** Requirement **
Report every line of the records beneath this task that holds the string "offering".
[Start of section]
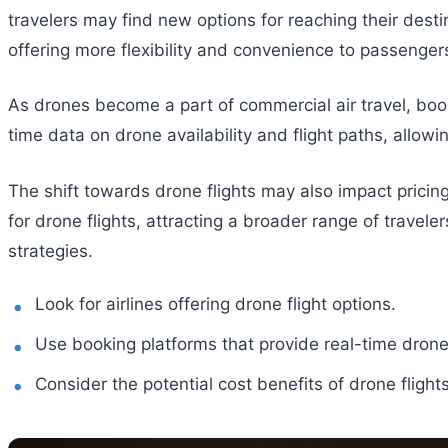
travelers may find new options for reaching their dest
offering more flexibility and convenience to passenger
As drones become a part of commercial air travel, book
time data on drone availability and flight paths, allow
The shift towards drone flights may also impact pricing 
for drone flights, attracting a broader range of travele
strategies.
Look for airlines offering drone flight options.
Use booking platforms that provide real-time drone 
Consider the potential cost benefits of drone flights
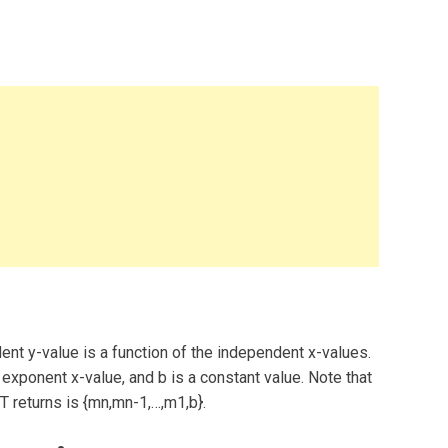
ent y-value is a function of the independent x-values.
xponent x-value, and b is a constant value. Note that
T returns is {mn,mn-1,…,m1,b}.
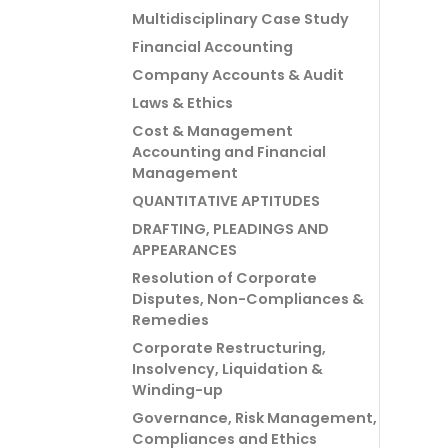
Multidisciplinary Case Study
Financial Accounting
Company Accounts & Audit
Laws & Ethics
Cost & Management
Accounting and Financial
Management
QUANTITATIVE APTITUDES
DRAFTING, PLEADINGS AND
APPEARANCES
Resolution of Corporate
Disputes, Non-Compliances &
Remedies
Corporate Restructuring,
Insolvency, Liquidation &
Winding-up
Governance, Risk Management,
Compliances and Ethics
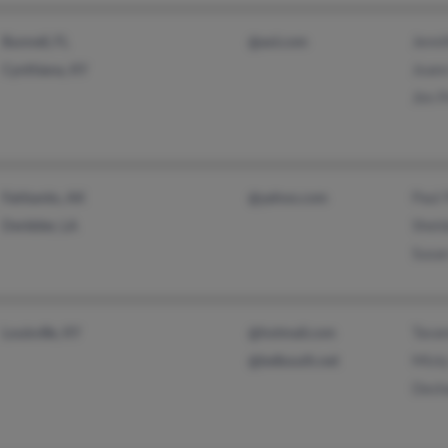
Jenni
Bunnell, FL
@aol.com
Joann
Cynthiana, KY
Jim P
Paul 
Fairbanks, AK
@yahoo.com
Sheld
Deridder, LA
Susan
Tavar
Louisville, KY
@hotmail.com
Misty
@bellsouth.net
Desh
[End of section]
** Solved problem **
offering more flexibility and convenience to passenger
Look for airlines offering drone flight options.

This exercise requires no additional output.